PhD Defense S. Yuan
Novel Clustering Methods For Complex Cluster Structures In Behavioral Sciences
- Location: Cobbenhagen building, Aula
- Supervisor: Prof. J.K. Vermunt
- Co-supersivors: Dr. K. Van Deun, Dr. K. De Roover
Large-scale data sets with a large number of variables become increasingly available in behavioral research. Encompassing a wide range of measurements and indicators, they provide behavioral scientists with unprecedented opportunities to synthesize different pieces of information so that novel - and sometimes subtle – subgroups (also called clusters) of populations can be identified. The successful detection of clusters is of great practical significance for a wide range of social and behavioral research topics. For example, in treating depressed patients, the first step in generating personalized recommendations is to accurately link the patients to the many subtypes of depression.
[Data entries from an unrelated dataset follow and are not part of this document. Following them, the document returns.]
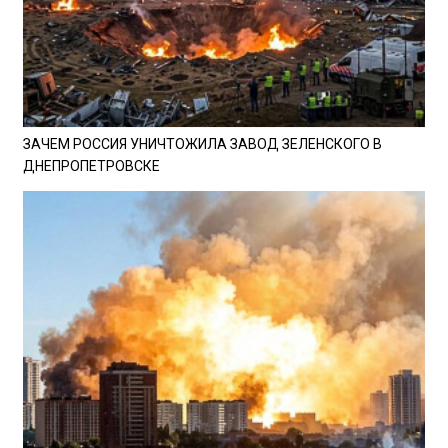
ЗАЧЕМ РОССИЯ УНИЧТОЖИЛА ЗАВОД ЗЕЛЕНСКОГО В
ДНЕПРОПЕТРОВСКЕ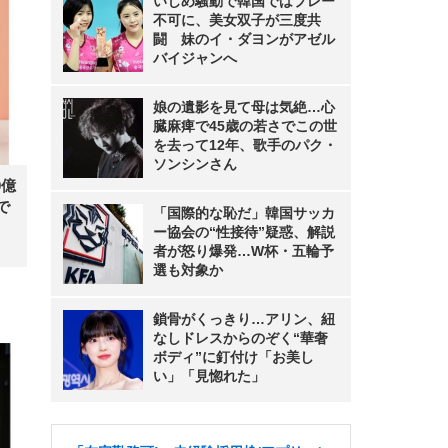
いじめ騒動で韓国ではプレー
不可に、美女双子が三度共
闘 妹のイ・ダヨンがアゼル
バイジャンへ
娘の遺影を見て母は気絶…心
臓麻痺で45歳の若さでこの世
を去って12年、歌手のパク・
ソンシンさん
0億
で
「国際的な恥だ」韓国サッカ
ー協会の“性接待”疑惑、解説
者が怒り爆発…W杯・五輪予
選も対象か
鎖骨がくっきり…アリン、紐
なしドレスからのぞく“華奢
ボディ”に釘付け「お美し
い」「見惚れた」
In the organization context, it is highly problematic to assume that all leaders should follow the same developmental paths; in fact, tailoring training programs to the unique strengths of different leadership subgroups (e.g., the down-to-earth leaders and the excessively charismatic leaders) is always more effective than general developmental programs. When trying to understand the cognitive process underlying one’s voting behavior, once again, a one-size-fits-all approach likely produces erroneous descriptions. The broad social context as well as the surrounding environment in which a person grows up likely yields clusters of voters; only those belonging to the same cluster share a similar decision-making process for voting.
To provide behavioral researchers with the best tool for accurately recovering the clusters hidden in large, complex data sets, this dissertation developed new statistical models and computational tools and implemented these novel approaches in publicly accessible software. Generally speaking, the novel methods developed here advance previous approaches by addressing the following three major challenges. First, as noise is ubiquitous in psychological measures, a considerable number of variables collected may be completely irrelevant to the hidden clusters. These irrelevant variables have to be completely and automatically filtered out during data analysis. Second, when integrating variables from diverse data sources (for example questionnaires and genetic information, GPS coordinates, social media footprints, etc.), it is desirable to capture both the unique characteristics pertaining to each data source and the shared or connected characteristics across the many data sources. Third, when translating data analytics results into substantive conclusions so as to inform critical decisions (e.g., medical decisions, personnel selection, etc.), effective and accurate communication is vital yet not necessarily easy to achieve. The two most prominent difficulties are communicating the confidence and (un)certainty in the clusters recovered and visualizing the results through very accessible graphs.
With a variety of computer-simulated data and empirical behavioral data covering topics in clinical, social, personality, and organizational psychology, we were able to conclude that the various methods developed in the dissertation are more versatile, effective, and accurate in identifying subtle clusters in complex data sets, provide rich and unique insights in interpreting these clusters, and, thanks to the development of many software, can be readily accessed without many technical barriers. These methods are therefore useful for behavioral researchers to navigate in an increasingly digitized world and to recognize structures from massive information.